BUSINESS

Why Paytm shares reached the 5% upper circuit today is explained

After receiving permission from the National Payments Corporation of India (NPCI) to function as a third-party application provider for Unified Payments Interface (UPI) services, Paytm’s shares increased by 5% and touched the upper circuit limit on Friday, March 15.

This came about when the Reserve Bank of India (RBI) ordered Paytm Payments Bank to comply with regulatory regulations, which resulted in the bank’s activities being terminated on March 15 for noncompliance.

With the permission of NPCI, One97 Communications, the parent company of Paytm, is now able to collaborate with four major banks—Axis Bank, HDFC Bank, State Bank of India, and Yes Bank—to provide digital payment services in a multi-bank model.

The “@Paytm” handle will be reassigned to Yes Bank under this new arrangement, which will result in continued service continuity for both current users and merchants.

In an exchange filing, the business encouraged merchants and users to switch to the new payment service provider banks as soon as necessary, guaranteeing a smooth transition.

Paytm’s shares had their biggest rise in two weeks at the beginning of the trading day, rising 5% to 370.70 rupees. Even with this encouraging trend, the stock has lost value since late January, when Paytm Payments Bank was forced to stop accepting new deposits due to regulatory actions.

Experts from trading houses like UBS and Jefferies commented on the consequences of Paytm’s license for third-party app providers. UBS said that Paytm will now function similarly to rivals like Google Pay and PhonePe, but Jefferies pointed out that Paytm could need to use its cash reserves—which are estimated to be worth 85 billion rupees ($1.02 billion)—in order to keep merchants and consumers.
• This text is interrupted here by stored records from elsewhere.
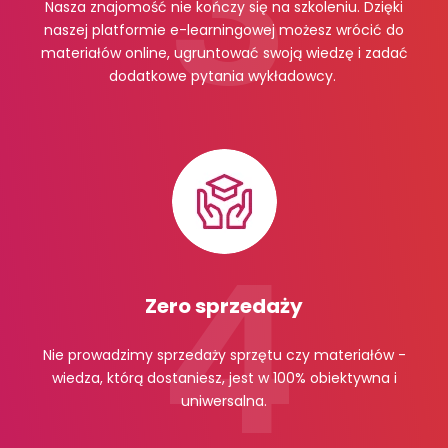
Nasza znajomość nie kończy się na szkoleniu. Dzięki
naszej platformie e-learningowej możesz wrócić do
materiałów online, ugruntować swoją wiedzę i zadać
dodatkowe pytania wykładowcy.
Zero sprzedaży
Nie prowadzimy sprzedaży sprzętu czy materiałów -
wiedza, którą dostaniesz, jest w 100% obiektywna i
uniwersalna.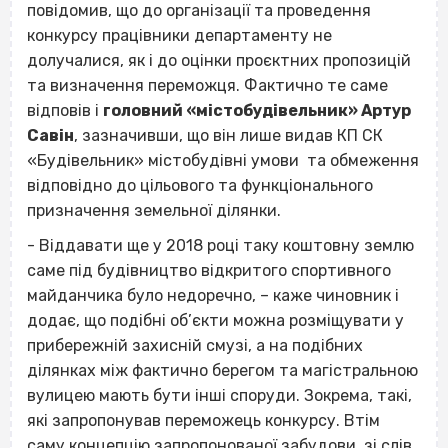
повідомив, що до організації та проведення
конкурсу працівники департаменту не
долучалися, як і до оцінки проєктних пропозицій
та визначення переможця. Фактично те саме
відповів і
головний «містобудівельник» Артур
Савін
, зазначивши, що він лише видав КП СК
«Будівельник» містобудівні умови та обмеження
відповідно до цільового та функціонального
призначення земельної ділянки.
- Віддавати ще у 2018 році таку коштовну землю
саме під будівництво відкритого спортивного
майданчика було недоречно, – каже чиновник і
додає, що подібні об’єкти можна розміщувати у
прибережній захисній смузі, а на подібних
ділянках між фактично берегом та магістральною
вулицею мають бути інші споруди. Зокрема, такі,
які запропонував переможець конкурсу. Втім
саму концепцію запропонованої забудови, зі слів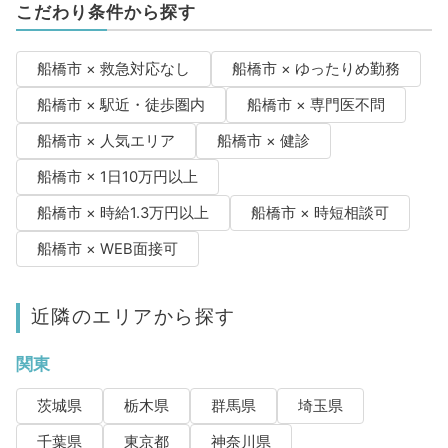
こだわり条件から探す
船橋市 × 救急対応なし
船橋市 × ゆったりめ勤務
船橋市 × 駅近・徒歩圏内
船橋市 × 専門医不問
船橋市 × 人気エリア
船橋市 × 健診
船橋市 × 1日10万円以上
船橋市 × 時給1.3万円以上
船橋市 × 時短相談可
船橋市 × WEB面接可
近隣のエリアから探す
関東
茨城県
栃木県
群馬県
埼玉県
千葉県
東京都
神奈川県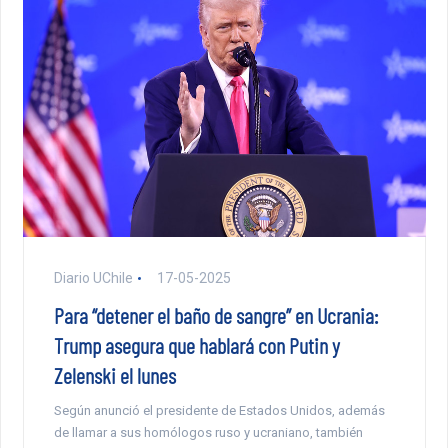
Diario UChile
17-05-2025
Para “detener el baño de sangre” en Ucrania:
Trump asegura que hablará con Putin y
Zelenski el lunes
Según anunció el presidente de Estados Unidos, además
de llamar a sus homólogos ruso y ucraniano, también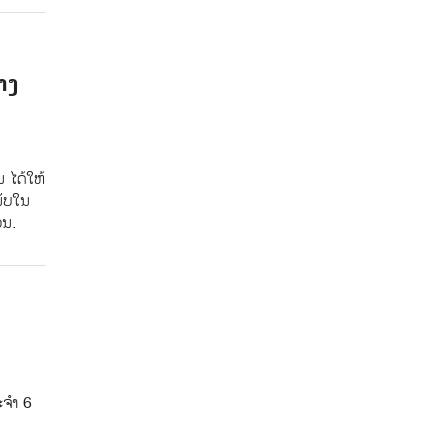
າງ
​ ໄດ້ໃຫ້
ັບ​ໃນ
ນ.​
ຈໍາ 6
The NPCI’s decision is seen favorably by international brokerage companies as it removes regulatory obstacles to Paytm’s seamless transition. Regarding merchant and customer retention as well as the normalization of its lending operations, there are still unanswered questions.

Despite these difficulties, Jefferies is still upbeat about Paytm’s future, forecasting a little rise in the value of payments and app use in addition to the likelihood that the business would use its cash reserves to retain users.

“The firm is transitioning to a payment-only business model. According to Jefferies, Paytm is probably going to use less than $1 billion of its cash reserve to retain merchants and customers.